*** Opening Supplied information ***

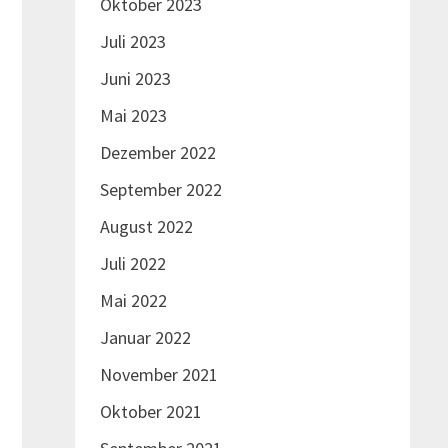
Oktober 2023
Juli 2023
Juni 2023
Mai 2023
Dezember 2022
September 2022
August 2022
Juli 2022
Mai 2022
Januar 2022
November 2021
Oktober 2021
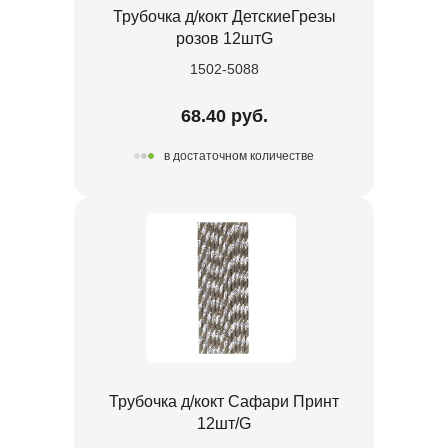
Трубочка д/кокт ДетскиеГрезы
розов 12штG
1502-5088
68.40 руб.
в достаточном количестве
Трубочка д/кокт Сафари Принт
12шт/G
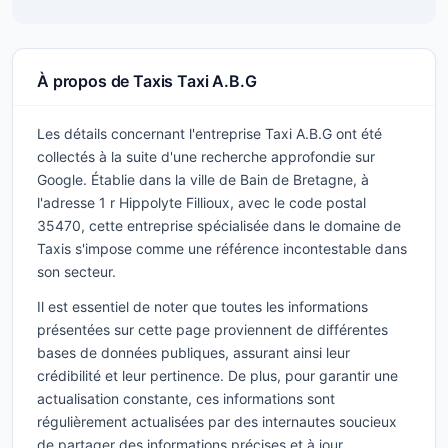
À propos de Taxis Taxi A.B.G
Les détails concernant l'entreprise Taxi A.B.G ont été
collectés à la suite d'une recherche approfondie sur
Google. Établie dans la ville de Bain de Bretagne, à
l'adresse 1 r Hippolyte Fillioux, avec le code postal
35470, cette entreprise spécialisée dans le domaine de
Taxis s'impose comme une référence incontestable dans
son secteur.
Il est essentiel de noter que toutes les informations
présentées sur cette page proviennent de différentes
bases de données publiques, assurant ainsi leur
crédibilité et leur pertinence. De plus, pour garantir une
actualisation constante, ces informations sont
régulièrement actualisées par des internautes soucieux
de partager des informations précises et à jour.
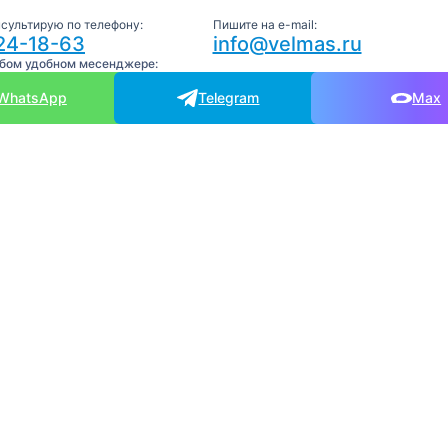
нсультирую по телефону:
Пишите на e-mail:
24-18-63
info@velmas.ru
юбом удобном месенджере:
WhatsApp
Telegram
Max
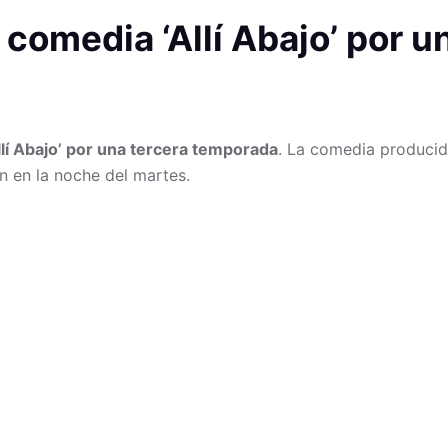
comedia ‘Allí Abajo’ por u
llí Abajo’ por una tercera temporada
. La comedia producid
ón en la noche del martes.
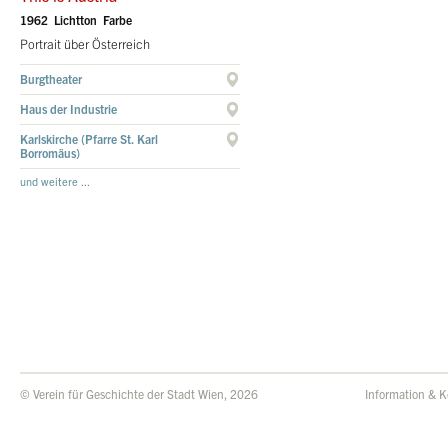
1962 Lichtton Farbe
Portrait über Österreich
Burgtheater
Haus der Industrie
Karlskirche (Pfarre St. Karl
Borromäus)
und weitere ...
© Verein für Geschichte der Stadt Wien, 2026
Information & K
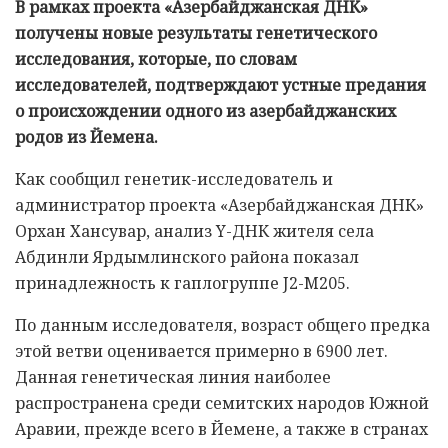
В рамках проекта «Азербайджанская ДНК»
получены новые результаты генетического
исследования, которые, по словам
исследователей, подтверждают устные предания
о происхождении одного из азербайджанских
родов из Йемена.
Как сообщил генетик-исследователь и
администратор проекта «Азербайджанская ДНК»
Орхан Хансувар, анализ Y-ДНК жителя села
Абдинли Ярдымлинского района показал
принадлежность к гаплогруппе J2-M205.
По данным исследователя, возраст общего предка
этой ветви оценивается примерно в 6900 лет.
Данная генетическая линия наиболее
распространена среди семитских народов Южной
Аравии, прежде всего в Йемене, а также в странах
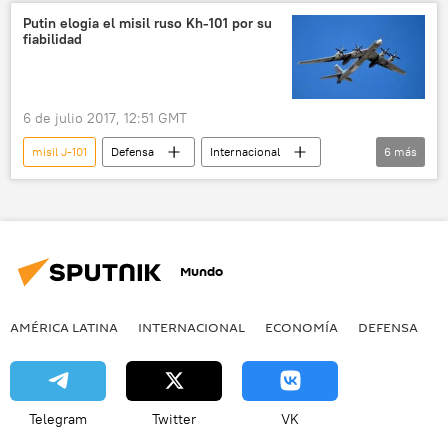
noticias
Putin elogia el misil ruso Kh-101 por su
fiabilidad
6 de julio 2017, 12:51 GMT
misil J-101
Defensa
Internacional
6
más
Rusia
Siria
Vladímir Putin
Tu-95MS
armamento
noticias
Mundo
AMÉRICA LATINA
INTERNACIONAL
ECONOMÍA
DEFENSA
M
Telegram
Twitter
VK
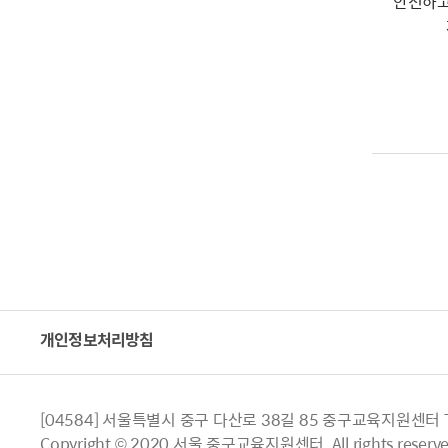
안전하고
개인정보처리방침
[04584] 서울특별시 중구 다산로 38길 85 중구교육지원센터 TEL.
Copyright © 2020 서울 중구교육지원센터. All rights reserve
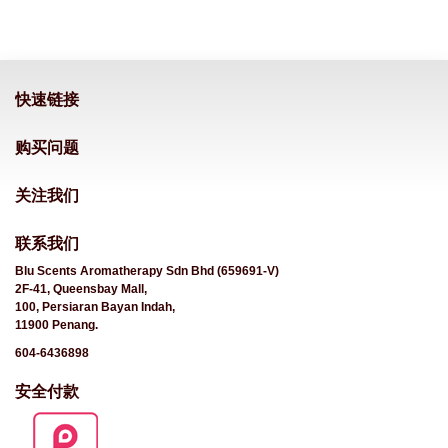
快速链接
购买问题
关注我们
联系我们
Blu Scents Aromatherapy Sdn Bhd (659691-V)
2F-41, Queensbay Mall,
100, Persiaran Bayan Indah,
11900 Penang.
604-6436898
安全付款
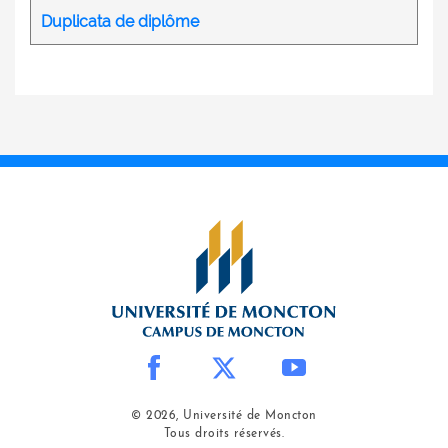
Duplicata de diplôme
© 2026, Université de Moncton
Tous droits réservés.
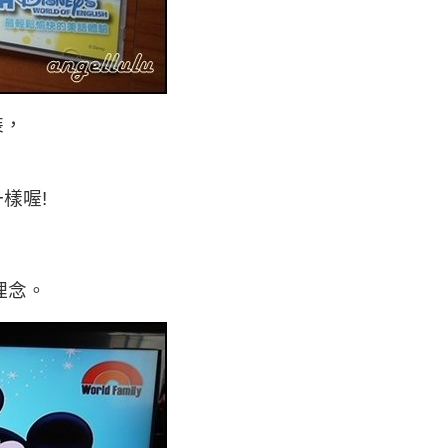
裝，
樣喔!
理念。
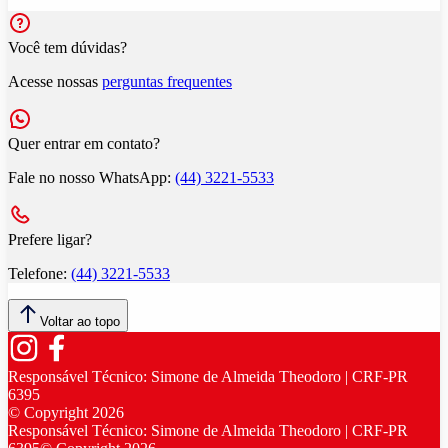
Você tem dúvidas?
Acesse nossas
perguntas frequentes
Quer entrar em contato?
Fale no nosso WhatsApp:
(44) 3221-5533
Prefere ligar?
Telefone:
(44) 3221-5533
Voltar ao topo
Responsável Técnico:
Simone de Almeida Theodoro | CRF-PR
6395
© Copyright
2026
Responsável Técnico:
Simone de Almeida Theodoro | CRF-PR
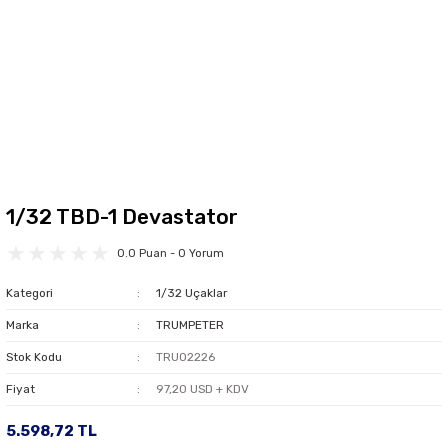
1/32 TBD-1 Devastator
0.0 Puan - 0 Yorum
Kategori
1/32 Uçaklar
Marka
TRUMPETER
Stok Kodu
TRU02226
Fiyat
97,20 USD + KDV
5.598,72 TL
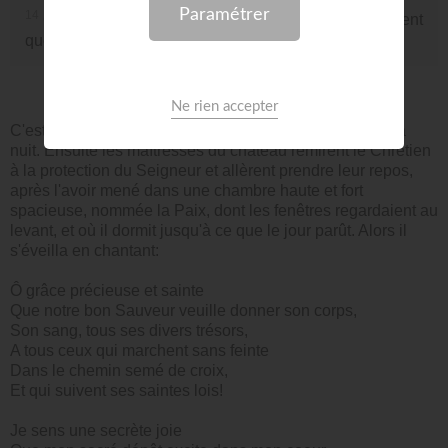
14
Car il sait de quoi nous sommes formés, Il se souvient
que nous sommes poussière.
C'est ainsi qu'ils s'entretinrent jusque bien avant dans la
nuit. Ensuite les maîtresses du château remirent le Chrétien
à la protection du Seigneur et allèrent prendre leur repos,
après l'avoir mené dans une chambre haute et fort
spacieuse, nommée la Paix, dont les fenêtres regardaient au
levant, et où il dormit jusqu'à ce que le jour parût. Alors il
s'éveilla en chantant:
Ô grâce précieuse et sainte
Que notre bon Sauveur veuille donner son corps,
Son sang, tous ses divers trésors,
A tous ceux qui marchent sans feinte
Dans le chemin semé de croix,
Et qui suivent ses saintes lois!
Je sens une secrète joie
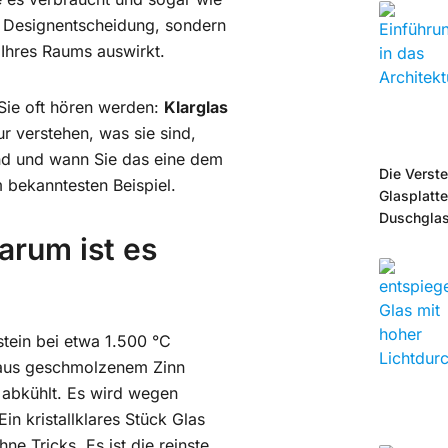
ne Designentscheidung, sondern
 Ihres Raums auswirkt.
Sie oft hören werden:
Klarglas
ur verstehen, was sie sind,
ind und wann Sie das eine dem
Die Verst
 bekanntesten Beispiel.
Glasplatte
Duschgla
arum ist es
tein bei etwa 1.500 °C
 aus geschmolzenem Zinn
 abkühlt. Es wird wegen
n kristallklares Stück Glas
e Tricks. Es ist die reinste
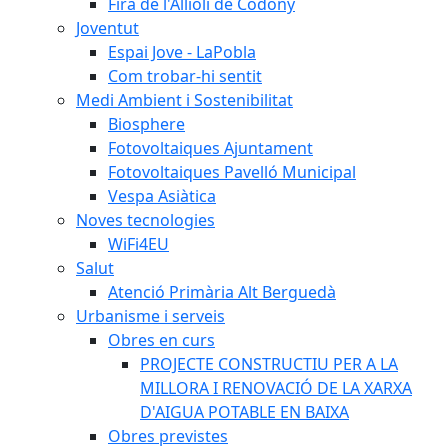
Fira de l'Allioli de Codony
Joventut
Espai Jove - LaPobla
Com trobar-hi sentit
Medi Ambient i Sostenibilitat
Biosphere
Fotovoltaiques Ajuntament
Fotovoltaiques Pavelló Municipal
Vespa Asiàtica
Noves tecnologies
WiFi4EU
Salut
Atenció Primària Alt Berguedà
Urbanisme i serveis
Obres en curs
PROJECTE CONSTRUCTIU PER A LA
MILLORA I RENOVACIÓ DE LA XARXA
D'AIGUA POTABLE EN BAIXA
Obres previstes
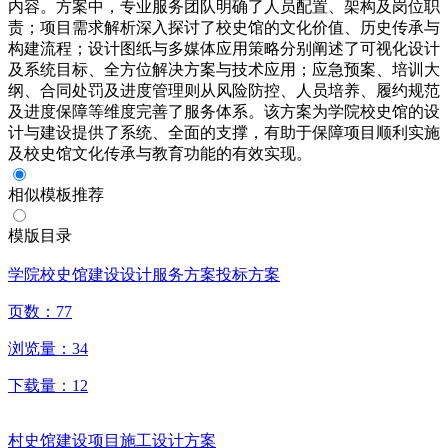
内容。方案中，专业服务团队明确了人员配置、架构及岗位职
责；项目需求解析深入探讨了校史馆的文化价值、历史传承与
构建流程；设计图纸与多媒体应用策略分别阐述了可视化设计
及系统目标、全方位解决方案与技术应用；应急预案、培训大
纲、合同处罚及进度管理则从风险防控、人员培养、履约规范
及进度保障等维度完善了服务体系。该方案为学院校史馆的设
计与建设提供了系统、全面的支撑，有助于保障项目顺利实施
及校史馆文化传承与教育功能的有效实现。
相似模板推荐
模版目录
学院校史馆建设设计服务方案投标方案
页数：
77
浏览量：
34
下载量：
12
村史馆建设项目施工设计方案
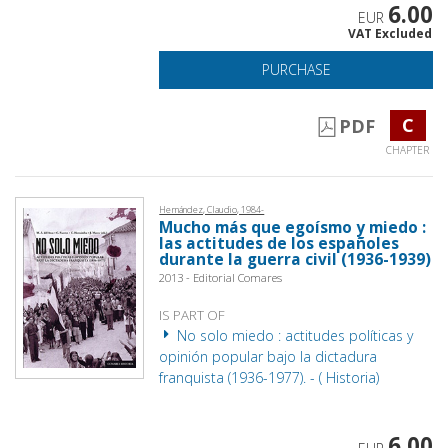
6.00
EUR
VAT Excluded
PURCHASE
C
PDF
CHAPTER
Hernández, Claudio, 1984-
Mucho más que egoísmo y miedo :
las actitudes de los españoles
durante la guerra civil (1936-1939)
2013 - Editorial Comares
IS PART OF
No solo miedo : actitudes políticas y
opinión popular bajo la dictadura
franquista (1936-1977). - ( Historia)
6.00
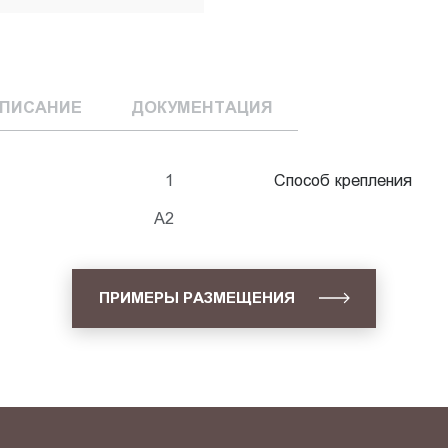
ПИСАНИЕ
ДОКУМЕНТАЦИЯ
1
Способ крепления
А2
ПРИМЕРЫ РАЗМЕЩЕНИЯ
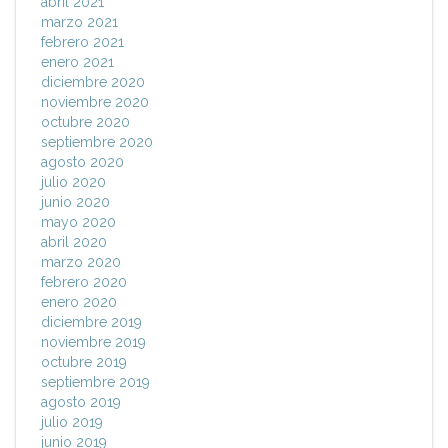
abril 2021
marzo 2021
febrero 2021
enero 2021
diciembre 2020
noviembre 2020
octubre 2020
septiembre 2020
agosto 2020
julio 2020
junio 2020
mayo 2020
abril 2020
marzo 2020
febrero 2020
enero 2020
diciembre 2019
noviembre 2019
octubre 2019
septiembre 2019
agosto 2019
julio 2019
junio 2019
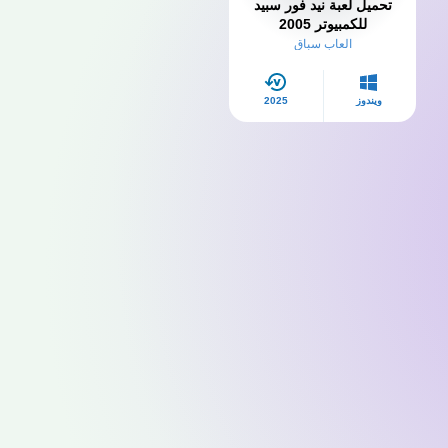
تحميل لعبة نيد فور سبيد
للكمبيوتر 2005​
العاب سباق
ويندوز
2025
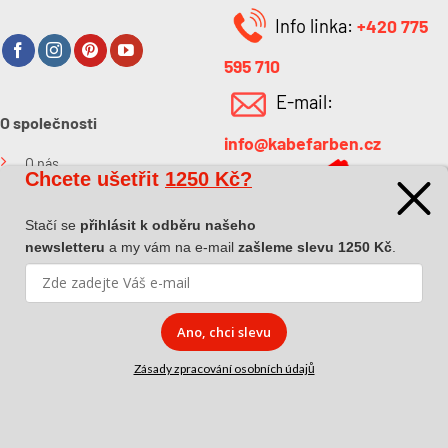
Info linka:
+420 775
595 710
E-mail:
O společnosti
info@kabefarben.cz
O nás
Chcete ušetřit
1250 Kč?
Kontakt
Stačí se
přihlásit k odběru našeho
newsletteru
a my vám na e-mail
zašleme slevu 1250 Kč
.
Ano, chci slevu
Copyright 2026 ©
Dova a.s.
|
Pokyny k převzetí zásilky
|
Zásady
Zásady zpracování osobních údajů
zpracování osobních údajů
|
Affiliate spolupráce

*** Closing Supplied information ***

▸ **Problem requirements**
Taking the records as a whole, report how many of their lines include the word "Taxis". Nothing but the number is wanted.

▸ **Response**
2